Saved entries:
**********

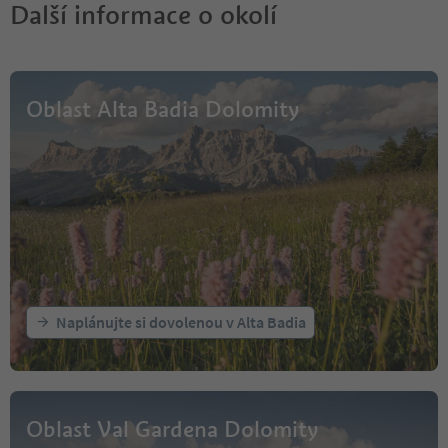
Další informace o okolí
Oblast Alta Badia Dolomity
Naplánujte si dovolenou v Alta Badia
Oblast Val Gardena Dolomity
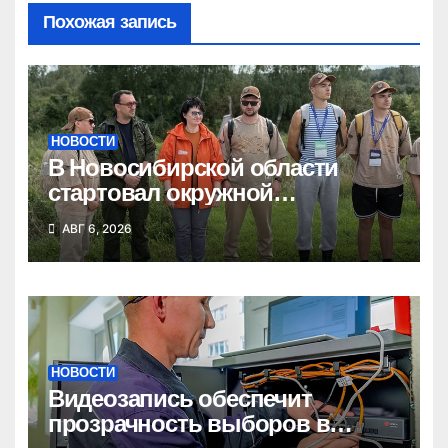
Похожая запись
НОВОСТИ
В Новосибирской области
стартовал окружной
туристский слет молодежи
АВГ 6, 2026
НОВОСТИ
Видеозапись обеспечит
прозрачность выборов в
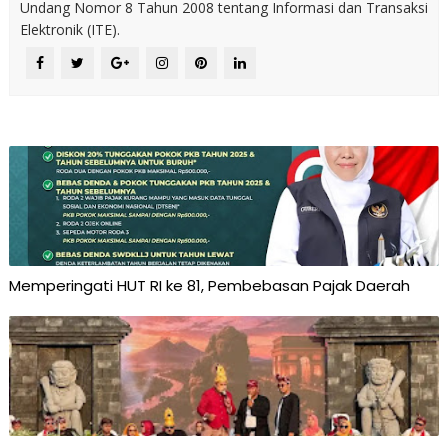
Undang Nomor 8 Tahun 2008 tentang Informasi dan Transaksi
Elektronik (ITE).
Memperingati HUT RI ke 81, Pembebasan Pajak Daerah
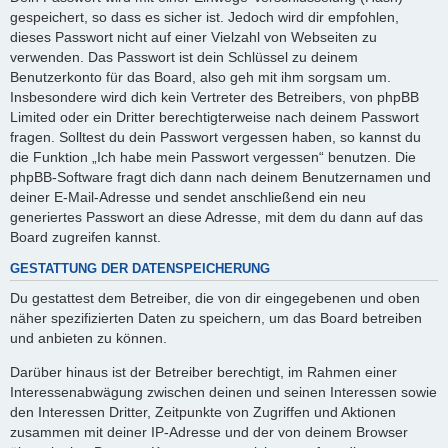
gespeichert, so dass es sicher ist. Jedoch wird dir empfohlen,
dieses Passwort nicht auf einer Vielzahl von Webseiten zu
verwenden. Das Passwort ist dein Schlüssel zu deinem
Benutzerkonto für das Board, also geh mit ihm sorgsam um.
Insbesondere wird dich kein Vertreter des Betreibers, von phpBB
Limited oder ein Dritter berechtigterweise nach deinem Passwort
fragen. Solltest du dein Passwort vergessen haben, so kannst du
die Funktion „Ich habe mein Passwort vergessen“ benutzen. Die
phpBB-Software fragt dich dann nach deinem Benutzernamen und
deiner E-Mail-Adresse und sendet anschließend ein neu
generiertes Passwort an diese Adresse, mit dem du dann auf das
Board zugreifen kannst.
GESTATTUNG DER DATENSPEICHERUNG
Du gestattest dem Betreiber, die von dir eingegebenen und oben
näher spezifizierten Daten zu speichern, um das Board betreiben
und anbieten zu können.
Darüber hinaus ist der Betreiber berechtigt, im Rahmen einer
Interessenabwägung zwischen deinen und seinen Interessen sowie
den Interessen Dritter, Zeitpunkte von Zugriffen und Aktionen
zusammen mit deiner IP-Adresse und der von deinem Browser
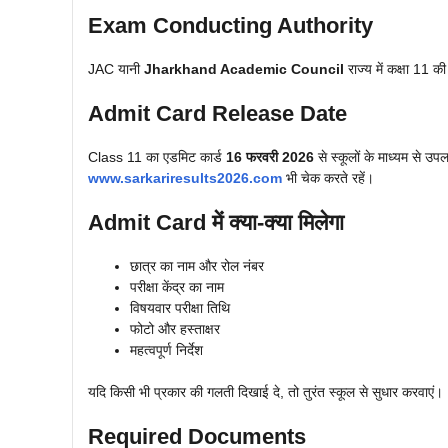
Exam Conducting Authority
JAC यानी
Jharkhand Academic Council
राज्य में कक्षा 11 
Admit Card Release Date
Class 11 का एडमिट कार्ड
16 फरवरी 2026
से स्कूलों के माध्यम से उपल
www.sarkariresults2026.com
भी चेक करते रहें।
Admit Card में क्या-क्या मिलेगा
छात्र का नाम और रोल नंबर
परीक्षा केंद्र का नाम
विषयवार परीक्षा तिथि
फोटो और हस्ताक्षर
महत्वपूर्ण निर्देश
यदि किसी भी प्रकार की गलती दिखाई दे, तो तुरंत स्कूल से सुधार करवाएं।
Required Documents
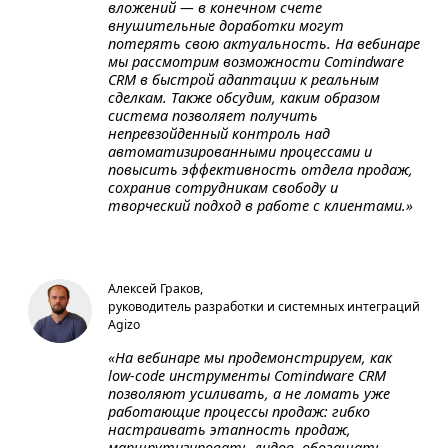
вложений — в конечном счете
внушительные доработки могут
потерять свою актуальность. На вебинаре
мы рассмотрим возможности Comindware
CRM в быстрой адаптации к реальным
сделкам. Также обсудим, каким образом
система позволяет получить
непревзойденный контроль над
автоматизированными процессами и
повысить эффективность отдела продаж,
сохранив сотрудникам свободу и
творческий подход в работе с клиентами.»
Алексей Граков,
руководитель разработки и системных интеграций
Agizo
«На вебинаре мы продемонстрируем, как
low-code инструменты Comindware CRM
позволяют усиливать, а не ломать уже
работающие процессы продаж: гибко
настраивать этапность продаж,
маршрутизировать лидов, обогащать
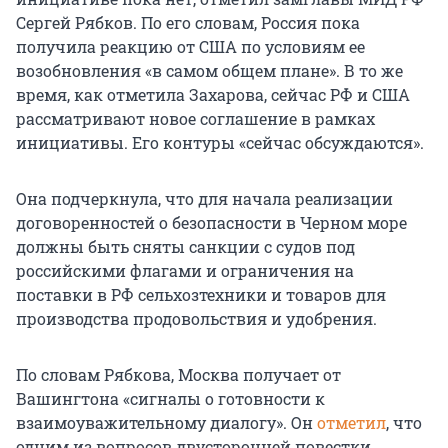
Сергей Рябков. По его словам, Россия пока
получила реакцию от США по условиям ее
возобновления «в самом общем плане». В то же
время, как отметила Захарова, сейчас РФ и США
рассматривают новое соглашение в рамках
инициативы. Его контуры «сейчас обсуждаются».
Она подчеркнула, что для начала реализации
договоренностей о безопасности в Черном море
должны быть сняты санкции с судов под
российскими флагами и ограничения на
поставки в РФ сельхозтехники и товаров для
производства продовольствия и удобрения.
По словам Рябкова, Москва получает от
Вашингтона «сигналы о готовности к
взаимоуважительному диалогу». Он
отметил
, что
одним из вопросов двусторонней повестки,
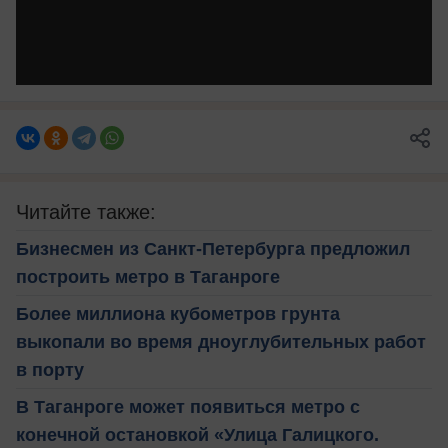
Читайте также:
Бизнесмен из Санкт-Петербурга предложил
построить метро в Таганроге
Более миллиона кубометров грунта
выкопали во время дноуглубительных работ
в порту
В Таганроге может появиться метро с
конечной остановкой «Улица Галицкого.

**********

EXERCISE:
Pictures stay out, but every record above is to be returned exactly.

SOLUTION FOR THIS TASK:
Další informace o okolí
Oblast Alta Badia Dolomity
Naplánujte si dovolenou v Alta Badia
Oblast Val Gardena Dolomity
Похожая запись
НОВОСТИ
В Новосибирской области
стартовал окружной
туристский слет молодежи
АВГ 6, 2026
НОВОСТИ
Видеозапись обеспечит
прозрачность выборов в
Undang Nomor 8 Tahun 2008 tentang Informasi dan Transaksi
Elektronik (ITE).
Memperingati HUT RI ke 81, Pembebasan Pajak Daerah
gespeichert, so dass es sicher ist. Jedoch wird dir empfohlen,
dieses Passwort nicht auf einer Vielzahl von Webseiten zu
verwenden. Das Passwort ist dein Schlüssel zu deinem
Benutzerkonto für das Board, also geh mit ihm sorgsam um.
Insbesondere wird dich kein Vertreter des Betreibers, von phpBB
Limited oder ein Dritter berechtigterweise nach deinem Passwort
fragen. Solltest du dein Passwort vergessen haben, so kannst du
die Funktion „Ich habe mein Passwort vergessen“ benutzen. Die
phpBB-Software fragt dich dann nach deinem Benutzernamen und
deiner E-Mail-Adresse und sendet anschließend ein neu
generiertes Passwort an diese Adresse, mit dem du dann auf das
Board zugreifen kannst.
GESTATTUNG DER DATENSPEICHERUNG
Du gestattest dem Betreiber, die von dir eingegebenen und oben
näher spezifizierten Daten zu speichern, um das Board betreiben
und anbieten zu können.
Darüber hinaus ist der Betreiber berechtigt, im Rahmen einer
Interessenabwägung zwischen deinen und seinen Interessen sowie
den Interessen Dritter, Zeitpunkte von Zugriffen und Aktionen
zusammen mit deiner IP-Adresse und der von deinem Browser
Exam Conducting Authority
JAC यानी
Jharkhand Academic Council
राज्य में कक्षा 11 
Admit Card Release Date
Class 11 का एडमिट कार्ड
16 फरवरी 2026
से स्कूलों के माध्यम से उपल
www.sarkariresults2026.com
भी चेक करते रहें।
Admit Card में क्या-क्या मिलेगा
छात्र का नाम और रोल नंबर
परीक्षा केंद्र का नाम
विषयवार परीक्षा तिथि
फोटो और हस्ताक्षर
महत्वपूर्ण निर्देश
यदि किसी भी प्रकार की गलती दिखाई दे, तो तुरंत स्कूल से सुधार करवाएं।
Required Documents
вложений — в конечном счете
внушительные доработки могут
потерять свою актуальность. На вебинаре
мы рассмотрим возможности Comindware
CRM в быстрой адаптации к реальным
сделкам. Также обсудим, каким образом
система позволяет получить
непревзойденный контроль над
автоматизированными процессами и
повысить эффективность отдела продаж,
сохранив сотрудникам свободу и
творческий подход в работе с клиентами.»
Алексей Граков,
руководитель разработки и системных интеграций
Agizo
«На вебинаре мы продемонстрируем, как
low-code инструменты Comindware CRM
позволяют усиливать, а не ломать уже
работающие процессы продаж: гибко
настраивать этапность продаж,
маршрутизировать лидов, обогащать
Сергей Рябков. По его словам, Россия пока
получила реакцию от США по условиям ее
возобновления «в самом общем плане». В то же
время, как отметила Захарова, сейчас РФ и США
рассматривают новое соглашение в рамках
инициативы. Его контуры «сейчас обсуждаются».
Она подчеркнула, что для начала реализации
договоренностей о безопасности в Черном море
должны быть сняты санкции с судов под
российскими флагами и ограничения на
поставки в РФ сельхозтехники и товаров для
производства продовольствия и удобрения.
По словам Рябкова, Москва получает от
Вашингтона «сигналы о готовности к
взаимоуважительному диалогу». Он
отметил
, что
одним из вопросов двусторонней повестки,
Читайте также:
Бизнесмен из Санкт-Петербурга предложил
построить метро в Таганроге
Более миллиона кубометров грунта
выкопали во время дноуглубительных работ
в порту
В Таганроге может появиться метро с
конечной остановкой «Улица Галицкого.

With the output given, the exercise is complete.